Department of EEE, Birla Institute of Technology, Mesra, Ranchi, India.
Department of EEE, Birla Institute of Technology, Offshore Campus, Ras Al Khaimah, UAE.
Med Biol Eng Comput. 2021 Jan;59(1):23-39. doi: 10.1007/s11517-020-02278-7. Epub 2020 Nov 14.

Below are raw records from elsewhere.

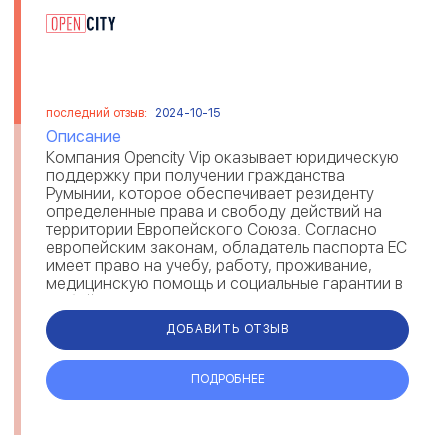
последний отзыв:
2024-10-15
Описание
Компания Opencity Vip оказывает юридическую
поддержку при получении гражданства
Румынии, которое обеспечивает резиденту
определенные права и свободу действий на
территории Европейского Союза. Согласно
европейским законам, обладатель паспорта ЕС
имеет право на учебу, работу, проживание,
медицинскую помощь и социальные гарантии в
любой стране Евросоюза. Получив румынск...
ДОБАВИТЬ ОТЗЫВ
ПОДРОБНЕЕ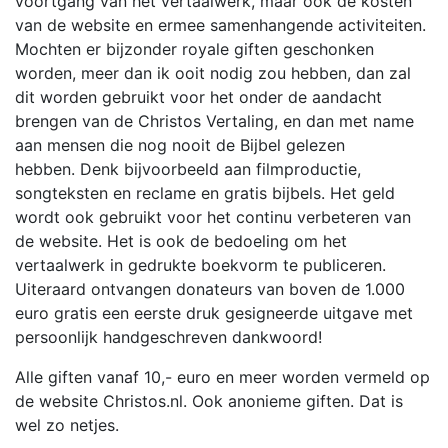
voortgang van het vertaalwerk, maar ook de kosten
van de website en ermee samenhangende activiteiten.
Mochten er bijzonder royale giften geschonken
worden, meer dan ik ooit nodig zou hebben, dan zal
dit worden gebruikt voor het onder de aandacht
brengen van de Christos Vertaling, en dan met name
aan mensen die nog nooit de Bijbel gelezen
hebben. Denk bijvoorbeeld aan filmproductie,
songteksten en reclame en gratis bijbels. Het geld
wordt ook gebruikt voor het continu verbeteren van
de website. Het is ook de bedoeling om het
vertaalwerk in gedrukte boekvorm te publiceren.
Uiteraard ontvangen donateurs van boven de 1.000
euro gratis een eerste druk gesigneerde uitgave met
persoonlijk handgeschreven dankwoord!
Alle giften vanaf 10,- euro en meer worden vermeld op
de website Christos.nl. Ook anonieme giften. Dat is
wel zo netjes.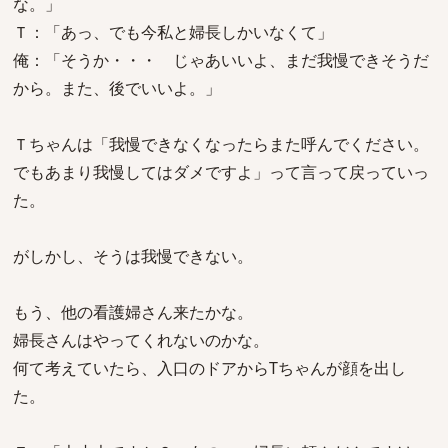
な。」
Ｔ：「あっ、でも今私と婦長しかいなくて」
俺：「そうか・・・ じゃあいいよ、まだ我慢できそうだ
から。また、後でいいよ。」
Ｔちゃんは「我慢できなくなったらまた呼んでください。
でもあまり我慢してはダメですよ」って言って戻っていっ
た。
がしかし、そうは我慢できない。
もう、他の看護婦さん来たかな。
婦長さんはやってくれないのかな。
何て考えていたら、入口のドアからTちゃんが顔を出し
た。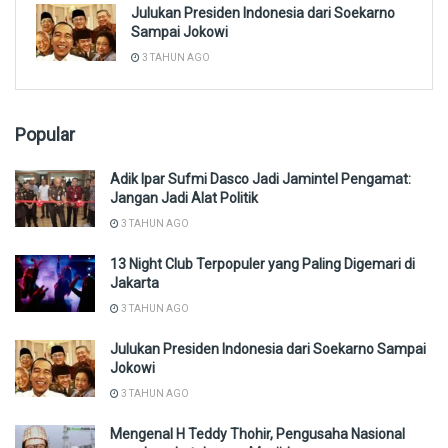
Julukan Presiden Indonesia dari Soekarno
Sampai Jokowi
3 TAHUN AGO
Popular
Adik Ipar Sufmi Dasco Jadi Jamintel Pengamat:
Jangan Jadi Alat Politik
3 TAHUN AGO
13 Night Club Terpopuler yang Paling Digemari di
Jakarta
3 TAHUN AGO
Julukan Presiden Indonesia dari Soekarno Sampai
Jokowi
3 TAHUN AGO
Mengenal H Teddy Thohir, Pengusaha Nasional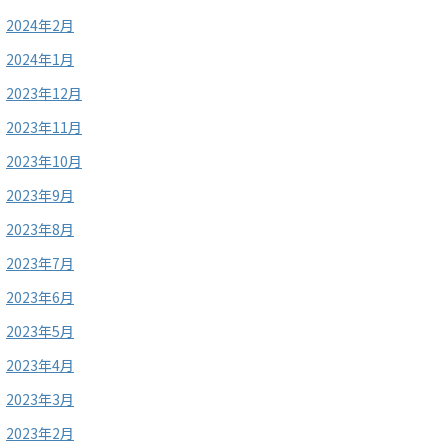
2024年2月
2024年1月
2023年12月
2023年11月
2023年10月
2023年9月
2023年8月
2023年7月
2023年6月
2023年5月
2023年4月
2023年3月
2023年2月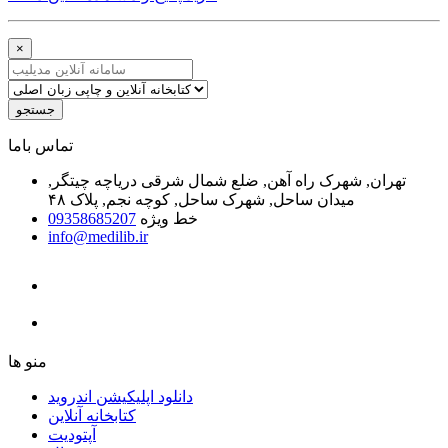
×
جستجو
ﺗﻤﺎﺱ ﺑﺎﻣﺎ
تهران, شهرک راه آهن, ضلع شمال شرقی دریاچه چیتگر,
میدان ساحل, شهرک ساحل, کوچه نجم, پلاک ۴۸
خط ویژه
09358685207
info@medilib.ir
ﻣﻨﻮ ﻫﺎ
دانلود اپلیکیشن اندروید
ﮐﺘﺎﺑﺨﺎﻧﻪ ﺁﻧﻼﯾﻦ
ﺁﭘﺘﻮﺩﯾﺖ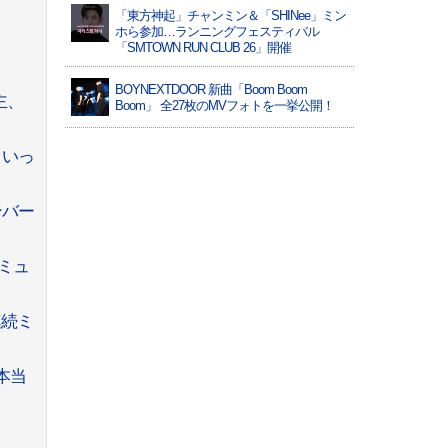
「東方神起」チャンミン＆「SHINee」ミン
ホら参加…ランニングフェスティバル
「SMTOWN RUN CLUB 26」開催
BOYNEXTDOOR 新曲「Boom Boom
主、
Boom」 全27枚のMVフォトを一挙公開！
さいっ
ンバー
、ミュ
連続ミ
本当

Nowadays, sleep disorders are contemplated as the major issue in the human lives. The current work aims at extraction of time-frequency information from recorded dataset and provides an efficient sleep stage detection method. Recordings of brain signal namely electroencephalogram (EEG), electrooculogram (EOG), and electromyogram (EMG) were carried out under defined clinical condition for the classification of sleep EEG. Subsequent upon the extraction of various features from the raw EEG data, neuro-fuzzy system is trained to classify the sleep stages into three major classes namely awake, slow wave sleep (SWS), and rapid eye movement sleep (REM). This classification would enable medical professionals to diagnose sleep related disorders accurately. The results obtained clearly indicate that the mean performance for SWS stage is profound as compared to REM and awake stage. Specificity and sensitivity of the proposed method are obtained as 95.4% and 80%, respectively. The average accuracy of the system employing neuro-fuzzy approach is found to be 90.6% in which SWS stage was best detected among the other stages of sleep EEG.Graphical abstract.
如今,睡眠障碍被认为是人类生活中的主要问题。本工作旨在从记录的数据集提取时频信息,并提供一种有效的睡眠阶段检测方法。在定义的临床条件下记录脑信号,即脑电图(EEG)、眼电图(EOG)和肌电图(EMG),以对睡眠 EEG 进行分类。在从原始 EEG 数据中提取各种特征之后,使用神经模糊系统对睡眠阶段进行分类,分为三个主要类别:清醒、慢波睡眠(SWS)和快速眼动睡眠(REM)。这种分类将使医疗专业人员能够准确诊断与睡眠相关的障碍。结果清楚地表明,与 REM 和清醒阶段相比,SWS 阶段的平均性能更为显著。所提出方法的特异性和敏感性分别为 95.4%和 80%。采用神经模糊方法的系统的平均准确性为 90.6%,其中 SWS 阶段在睡眠 EEG 的其他阶段中检测效果最佳。